··· Supplied data

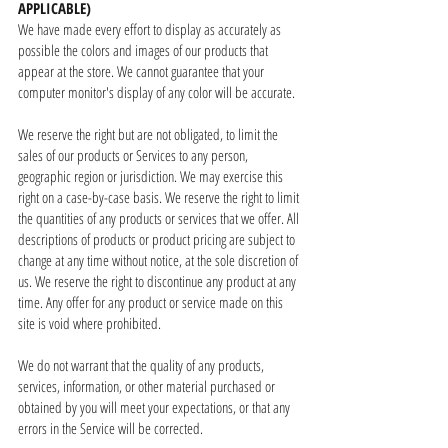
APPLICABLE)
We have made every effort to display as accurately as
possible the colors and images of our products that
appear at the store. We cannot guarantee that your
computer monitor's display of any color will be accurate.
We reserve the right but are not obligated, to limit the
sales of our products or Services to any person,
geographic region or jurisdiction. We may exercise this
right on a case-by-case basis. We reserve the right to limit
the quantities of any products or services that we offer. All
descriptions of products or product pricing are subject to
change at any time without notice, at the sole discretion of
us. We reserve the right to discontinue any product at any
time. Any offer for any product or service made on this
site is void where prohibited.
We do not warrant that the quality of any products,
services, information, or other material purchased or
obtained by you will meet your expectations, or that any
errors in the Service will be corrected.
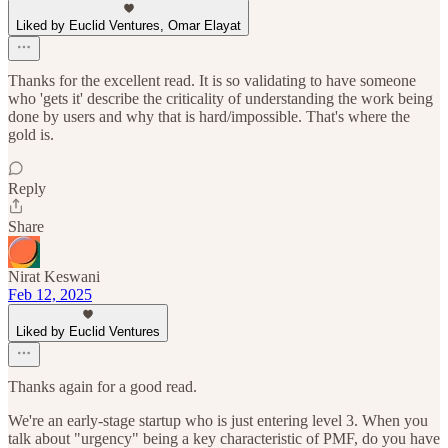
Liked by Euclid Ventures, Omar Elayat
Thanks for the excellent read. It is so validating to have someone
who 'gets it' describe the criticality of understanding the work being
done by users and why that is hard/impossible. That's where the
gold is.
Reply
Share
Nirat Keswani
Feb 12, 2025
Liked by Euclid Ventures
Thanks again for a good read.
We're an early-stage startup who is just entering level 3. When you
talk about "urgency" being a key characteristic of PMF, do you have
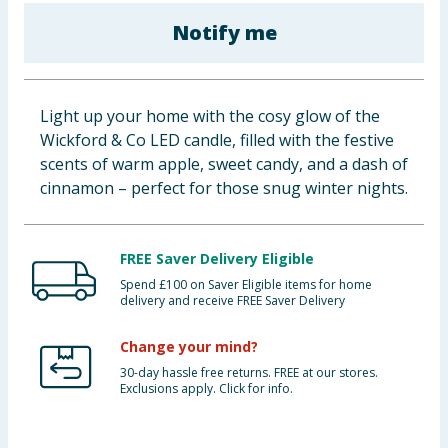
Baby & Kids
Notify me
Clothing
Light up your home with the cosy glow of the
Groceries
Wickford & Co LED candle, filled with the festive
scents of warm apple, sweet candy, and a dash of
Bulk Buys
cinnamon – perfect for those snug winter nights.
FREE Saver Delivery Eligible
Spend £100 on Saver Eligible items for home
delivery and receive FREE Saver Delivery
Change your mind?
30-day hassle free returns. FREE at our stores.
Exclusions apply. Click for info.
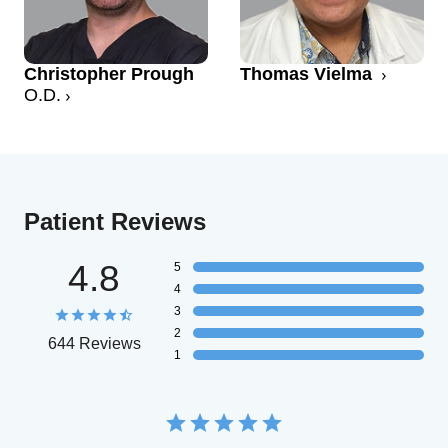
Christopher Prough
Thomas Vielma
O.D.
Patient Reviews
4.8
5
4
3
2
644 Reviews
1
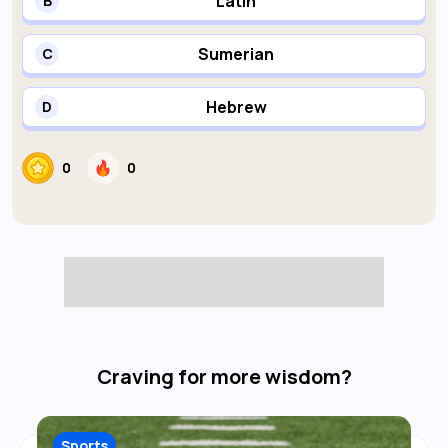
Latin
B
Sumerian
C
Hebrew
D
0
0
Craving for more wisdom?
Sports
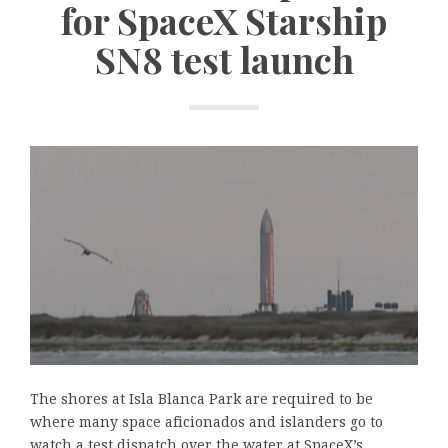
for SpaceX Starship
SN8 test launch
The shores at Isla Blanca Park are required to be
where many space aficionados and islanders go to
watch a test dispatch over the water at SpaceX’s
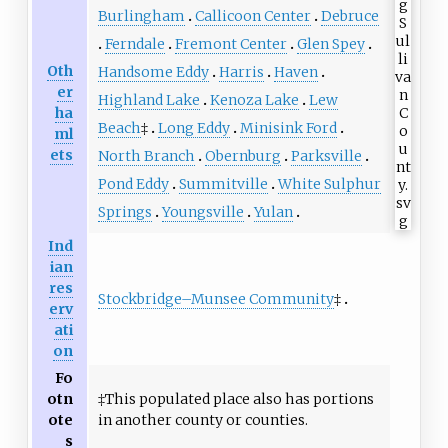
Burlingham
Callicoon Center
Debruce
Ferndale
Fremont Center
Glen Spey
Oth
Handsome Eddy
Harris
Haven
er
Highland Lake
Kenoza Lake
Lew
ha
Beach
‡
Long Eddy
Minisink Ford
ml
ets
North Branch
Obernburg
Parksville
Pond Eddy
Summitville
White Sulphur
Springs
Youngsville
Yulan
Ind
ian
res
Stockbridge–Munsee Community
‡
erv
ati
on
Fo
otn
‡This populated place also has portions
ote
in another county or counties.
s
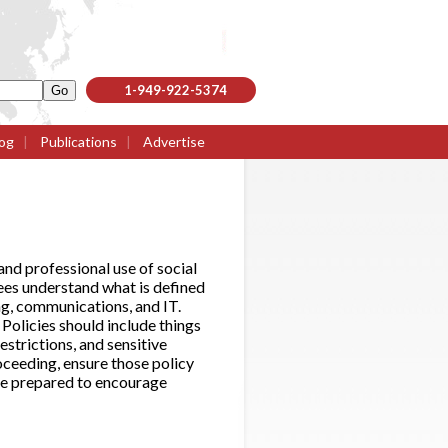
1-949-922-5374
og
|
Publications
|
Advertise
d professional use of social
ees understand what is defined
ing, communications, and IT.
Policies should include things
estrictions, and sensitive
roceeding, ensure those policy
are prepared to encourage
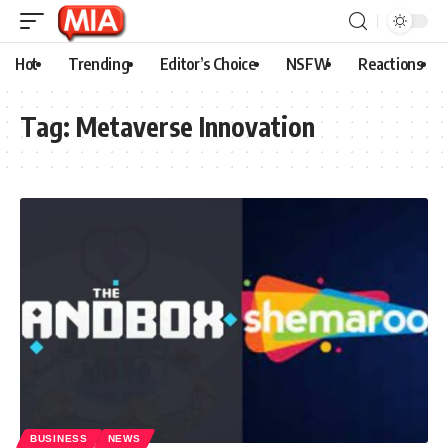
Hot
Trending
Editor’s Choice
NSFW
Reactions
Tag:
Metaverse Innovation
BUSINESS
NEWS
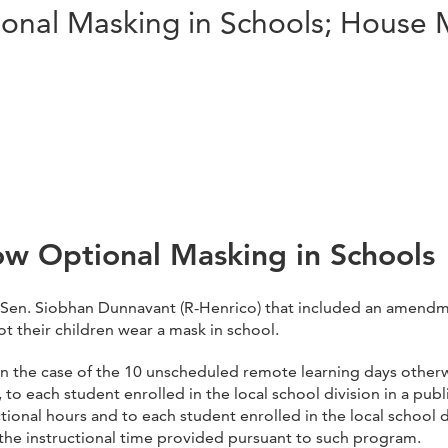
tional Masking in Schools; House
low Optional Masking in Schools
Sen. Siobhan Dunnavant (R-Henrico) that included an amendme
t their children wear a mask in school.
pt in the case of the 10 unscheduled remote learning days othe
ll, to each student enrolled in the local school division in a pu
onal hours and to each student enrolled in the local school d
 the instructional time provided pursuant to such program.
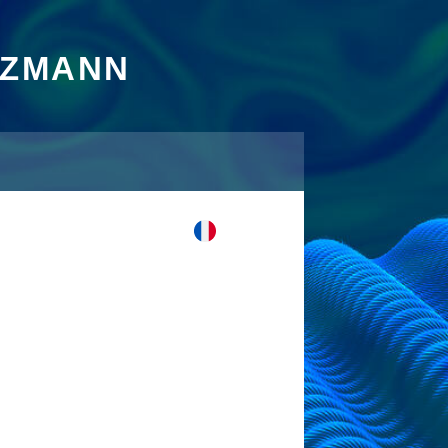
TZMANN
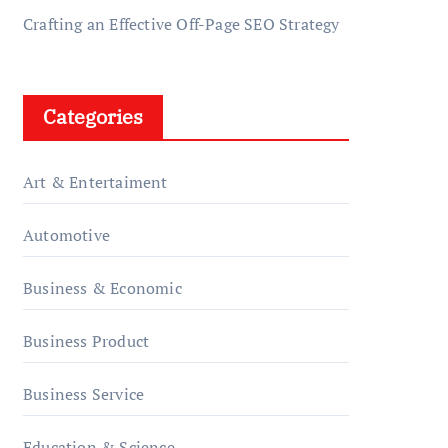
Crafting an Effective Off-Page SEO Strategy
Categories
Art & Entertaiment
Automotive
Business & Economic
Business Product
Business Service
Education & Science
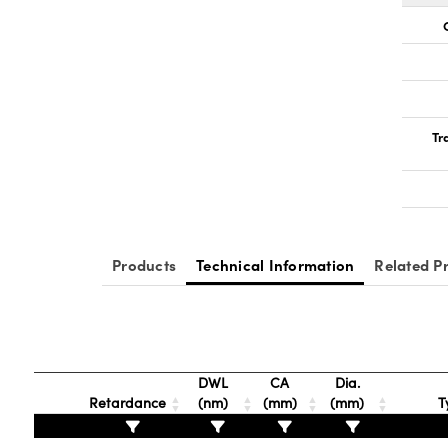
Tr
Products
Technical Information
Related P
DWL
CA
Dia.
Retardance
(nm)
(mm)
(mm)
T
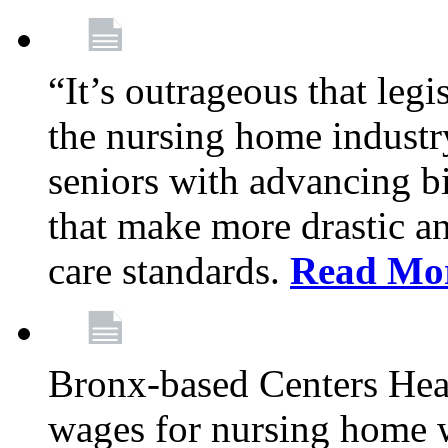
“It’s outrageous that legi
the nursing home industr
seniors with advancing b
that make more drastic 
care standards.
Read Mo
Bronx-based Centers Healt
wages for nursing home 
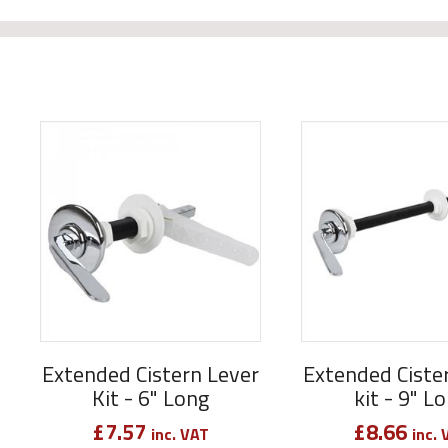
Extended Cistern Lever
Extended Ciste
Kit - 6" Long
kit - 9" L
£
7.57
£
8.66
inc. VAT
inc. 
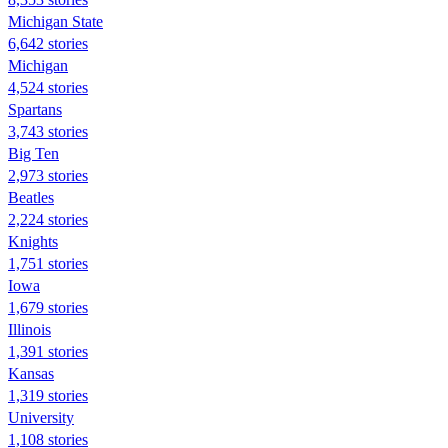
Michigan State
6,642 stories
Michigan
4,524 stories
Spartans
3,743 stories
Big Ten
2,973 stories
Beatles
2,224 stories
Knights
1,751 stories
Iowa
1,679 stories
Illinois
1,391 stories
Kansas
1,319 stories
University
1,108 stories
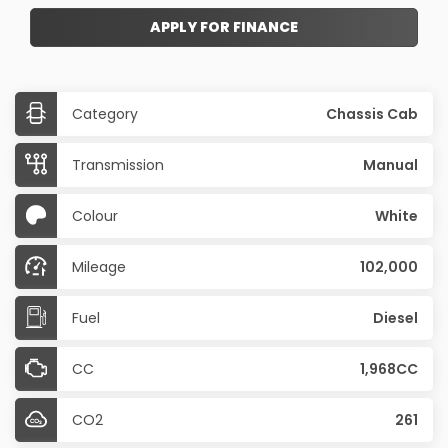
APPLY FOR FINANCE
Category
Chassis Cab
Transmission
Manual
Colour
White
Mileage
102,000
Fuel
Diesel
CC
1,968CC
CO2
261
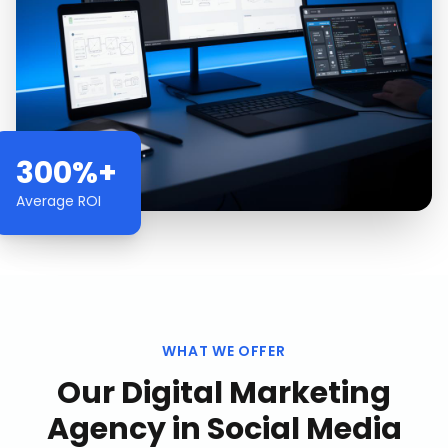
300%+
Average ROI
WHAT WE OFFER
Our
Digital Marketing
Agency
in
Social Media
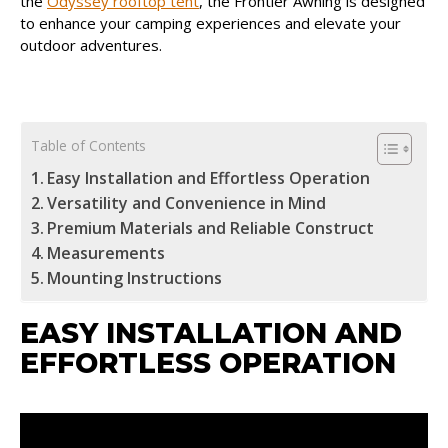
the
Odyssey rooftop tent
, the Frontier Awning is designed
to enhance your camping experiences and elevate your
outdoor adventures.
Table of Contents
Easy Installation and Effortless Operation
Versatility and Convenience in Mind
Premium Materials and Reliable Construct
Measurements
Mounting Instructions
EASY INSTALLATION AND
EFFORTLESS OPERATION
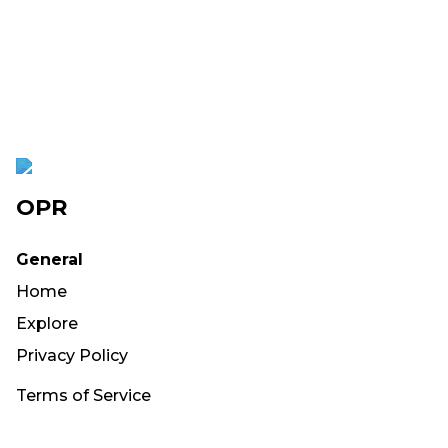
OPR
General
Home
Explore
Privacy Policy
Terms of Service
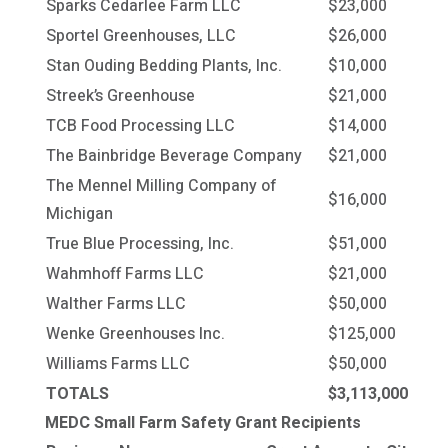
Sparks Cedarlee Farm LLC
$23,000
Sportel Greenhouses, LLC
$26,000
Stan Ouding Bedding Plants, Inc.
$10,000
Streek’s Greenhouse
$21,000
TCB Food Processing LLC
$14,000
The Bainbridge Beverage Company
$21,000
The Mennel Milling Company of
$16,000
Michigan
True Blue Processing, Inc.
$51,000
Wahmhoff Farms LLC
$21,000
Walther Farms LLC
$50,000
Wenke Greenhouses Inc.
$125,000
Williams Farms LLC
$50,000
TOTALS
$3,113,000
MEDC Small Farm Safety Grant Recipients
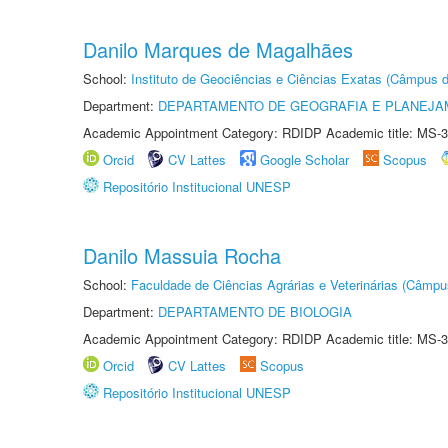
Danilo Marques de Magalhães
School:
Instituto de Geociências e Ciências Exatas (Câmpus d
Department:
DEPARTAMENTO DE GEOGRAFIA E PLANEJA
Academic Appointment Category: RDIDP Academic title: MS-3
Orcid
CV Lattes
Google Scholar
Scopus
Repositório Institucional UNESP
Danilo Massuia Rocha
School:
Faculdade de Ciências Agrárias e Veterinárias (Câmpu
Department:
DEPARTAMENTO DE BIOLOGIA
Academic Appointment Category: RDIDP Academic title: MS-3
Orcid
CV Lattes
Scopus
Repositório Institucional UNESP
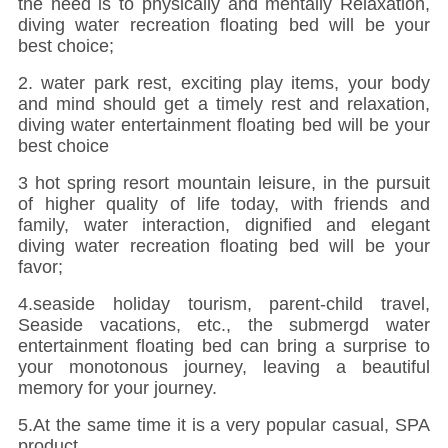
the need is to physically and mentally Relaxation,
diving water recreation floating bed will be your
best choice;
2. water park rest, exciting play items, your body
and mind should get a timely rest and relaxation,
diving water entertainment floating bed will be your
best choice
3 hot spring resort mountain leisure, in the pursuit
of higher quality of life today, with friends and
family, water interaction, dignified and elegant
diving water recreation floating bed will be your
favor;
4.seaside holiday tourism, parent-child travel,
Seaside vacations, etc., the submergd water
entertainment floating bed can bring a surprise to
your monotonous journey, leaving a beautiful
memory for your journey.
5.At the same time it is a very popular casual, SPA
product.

······

Description of the task: In the copy, include every record exactly and no pictures at all.

Completed exercise:
APPLICABLE)
We have made every effort to display as accurately as
possible the colors and images of our products that
appear at the store. We cannot guarantee that your
computer monitor's display of any color will be accurate.
We reserve the right but are not obligated, to limit the
sales of our products or Services to any person,
geographic region or jurisdiction. We may exercise this
right on a case-by-case basis. We reserve the right to limit
the quantities of any products or services that we offer. All
descriptions of products or product pricing are subject to
change at any time without notice, at the sole discretion of
us. We reserve the right to discontinue any product at any
time. Any offer for any product or service made on this
site is void where prohibited.
We do not warrant that the quality of any products,
services, information, or other material purchased or
obtained by you will meet your expectations, or that any
errors in the Service will be corrected.
Liked by Euclid Ventures, Omar Elayat
Thanks for the excellent read. It is so validating to have someone
who 'gets it' describe the criticality of understanding the work being
done by users and why that is hard/impossible. That's where the
gold is.
Reply
Share
Nirat Keswani
Feb 12, 2025
Liked by Euclid Ventures
Thanks again for a good read.
We're an early-stage startup who is just entering level 3. When you
talk about "urgency" being a key characteristic of PMF, do you have
Baby & Kids
Notify me
Clothing
Light up your home with the cosy glow of the
Groceries
Wickford & Co LED candle, filled with the festive
scents of warm apple, sweet candy, and a dash of
Bulk Buys
cinnamon – perfect for those snug winter nights.
FREE Saver Delivery Eligible
Spend £100 on Saver Eligible items for home
delivery and receive FREE Saver Delivery
Change your mind?
30-day hassle free returns. FREE at our stores.
Exclusions apply. Click for info.
Christopher Prough
Thomas Vielma
O.D.
Patient Reviews
4.8
5
4
3
2
644 Reviews
1
Latin
B
Sumerian
C
Hebrew
D
0
0
Craving for more wisdom?
Sports
for SpaceX Starship
SN8 test launch
The shores at Isla Blanca Park are required to be
where many space aficionados and islanders go to
watch a test dispatch over the water at SpaceX’s
Burlingham
Callicoon Center
Debruce
Ferndale
Fremont Center
Glen Spey
Oth
Handsome Eddy
Harris
Haven
er
Highland Lake
Kenoza Lake
Lew
ha
Beach
‡
Long Eddy
Minisink Ford
ml
ets
North Branch
Obernburg
Parksville
Pond Eddy
Summitville
White Sulphur
Springs
Youngsville
Yulan
Ind
ian
res
Stockbridge–Munsee Community
‡
erv
ati
on
Fo
otn
‡This populated place also has portions
ote
in another county or counties.
s
1-949-922-5374
og
|
Publications
|
Advertise
d professional use of social
ees understand what is defined
ing, communications, and IT.
Policies should include things
estrictions, and sensitive
roceeding, ensure those policy
are prepared to encourage
Hot
Trending
Editor’s Choice
NSFW
Reactions
Tag:
Metaverse Innovation
BUSINESS
NEWS
tional Masking in Schools; House
low Optional Masking in Schools
Sen. Siobhan Dunnavant (R-Henrico) that included an amendme
t their children wear a mask in school.
pt in the case of the 10 unscheduled remote learning days othe
ll, to each student enrolled in the local school division in a pu
onal hours and to each student enrolled in the local school d
 the instructional time provided pursuant to such program.
TZMANN
Crafting an Effective Off-Page SEO Strategy
Categories
Art & Entertaiment
Automotive
Business & Economic
Business Product
Business Service
Education & Science
Tr
Products
Technical Information
Related P
DWL
CA
Dia.
Retardance
(nm)
(mm)
(mm)
T
“It’s outrageous that legi
the nursing home industr
seniors with advancing b
that make more drastic 
care standards.
Read Mo
Bronx-based Centers Healt
wages for nursing home 
Extended Cistern Lever
Extended Ciste
Kit - 6" Long
kit - 9" L
£
7.57
£
8.66
inc. VAT
inc. 
Michigan State
6,642 stories
Michigan
4,524 stories
Spartans
3,743 stories
Big Ten
2,973 stories
Beatles
2,224 stories
Knights
1,751 stories
Iowa
1,679 stories
Illinois
1,391 stories
Kansas
1,319 stories
University
1,108 stories
APPLY FOR FINANCE
Category
Chassis Cab
Transmission
Manual
Colour
White
Mileage
102,000
Fuel
Diesel
CC
1,968CC
CO2
261
300%+
Average ROI
WHAT WE OFFER
Our
Digital Marketing
Agency
in
Social Media
the
Odyssey rooftop tent
, the Frontier Awning is designed
to enhance your camping experiences and elevate your
outdoor adventures.
Table of Contents
Easy Installation and Effortless Operation
Versatility and Convenience in Mind
Premium Materials and Reliable Construct
Measurements
Mounting Instructions
EASY INSTALLATION AND
EFFORTLESS OPERATION
OPR
General
Home
Explore
Privacy Policy
Terms of Service
Sparks Cedarlee Farm LLC
$23,000
Sportel Greenhouses, LLC
$26,000
Stan Ouding Bedding Plants, Inc.
$10,000
Streek’s Greenhouse
$21,000
TCB Food Processing LLC
$14,000
The Bainbridge Beverage Company
$21,000
The Mennel Milling Company of
$16,000
Michigan
True Blue Processing, Inc.
$51,000
Wahmhoff Farms LLC
$21,000
Walther Farms LLC
$50,000
Wenke Greenhouses Inc.
$125,000
Williams Farms LLC
$50,000
TOTALS
$3,113,000
MEDC Small Farm Safety Grant Recipients
Danilo Marques de Magalhães
School:
Instituto de Geociências e Ciências Exatas (Câmpus d
Department:
DEPARTAMENTO DE GEOGRAFIA E PLANEJA
Academic Appointment Category: RDIDP Academic title: MS-3
Orcid
CV Lattes
Google Scholar
Scopus
Repositório Institucional UNESP
Danilo Massuia Rocha
School:
Faculdade de Ciências Agrárias e Veterinárias (Câmpu
Department:
DEPARTAMENTO DE BIOLOGIA
Academic Appointment Category: RDIDP Academic title: MS-3
Orcid
CV Lattes
Scopus
Repositório Institucional UNESP
the need is to physically and mentally Relaxation,
diving water recreation floating bed will be your
best choice;
2. water park rest, exciting play items, your body
and mind should get a timely rest and relaxation,
diving water entertainment floating bed will be your
best choice
3 hot spring resort mountain leisure, in the pursuit
of higher quality of life today, with friends and
family, water interaction, dignified and elegant
diving water recreation floating bed will be your
favor;
4.seaside holiday tourism, parent-child travel,
Seaside vacations, etc., the submergd water
entertainment floating bed can bring a surprise to
your monotonous journey, leaving a beautiful
memory for your journey.
5.At the same time it is a very popular casual, SPA
product.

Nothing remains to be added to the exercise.